HACKER Q&A
📣 lbj

Is Signal.org using WhatsApp code?


Earlier today I needed to get into an Instagram account. The owner went to the login screen and clicked the "Get link to login" button and promptly received an email with the special link.

This link was copy/pasted into a Signal chat with me, and instantly another email arrived "New login to your account: WhatsApp Spider ".

Nearby to the sender the is. Is the prefetch showing up as WhatsApp? If so, why?
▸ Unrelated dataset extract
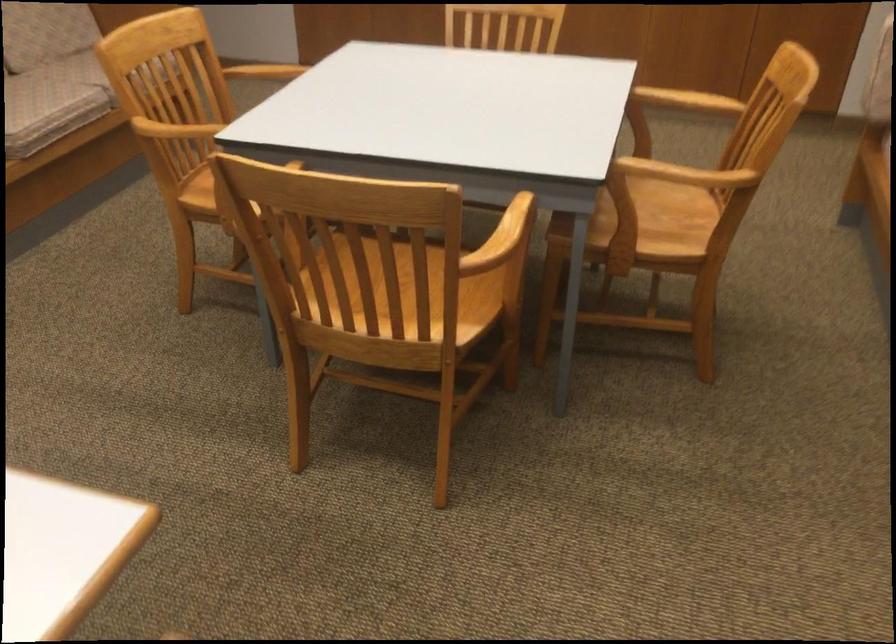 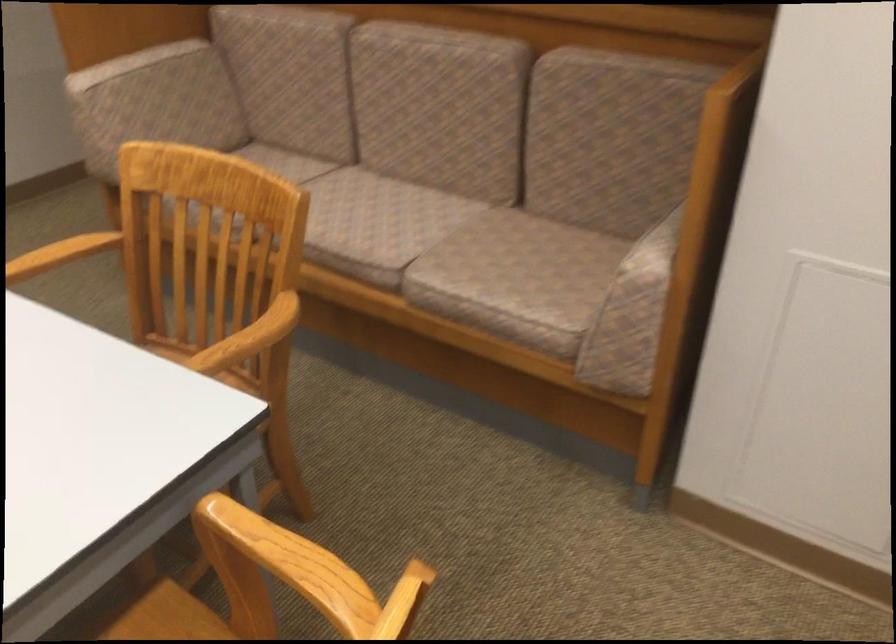 Where in the second image is the point corresponding to pixel 589 245 from the first image?

(259, 498)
  👤 jepler Accepted Answer ✓
Interesting. I entered a URL into Signal in 'note to self' (didn't send) and in my access log I saw

    162.210.7.8 - - [20/Jul/2022:16:40:18 -0500] "GET / HTTP/1.1" 200 15336 "-" "WhatsApp/2"
of course, anyone can send any user agent they like. Maybe signal is doing this for better compatibility. I did a quick search in the open source of signal-android and found this: https://github.com/signalapp/Signal-Android/blob/e22ddb8f96f...

  public LinkPreviewRepository() {
    this.client = new OkHttpClient.Builder()
                                  .cache(null)
                                  .addInterceptor(new UserAgentInterceptor("WhatsApp/2"))
                                  .build();
      }
so yes the client app generates a preview of an entered URL by making requests with the user agent WhatsApp/2.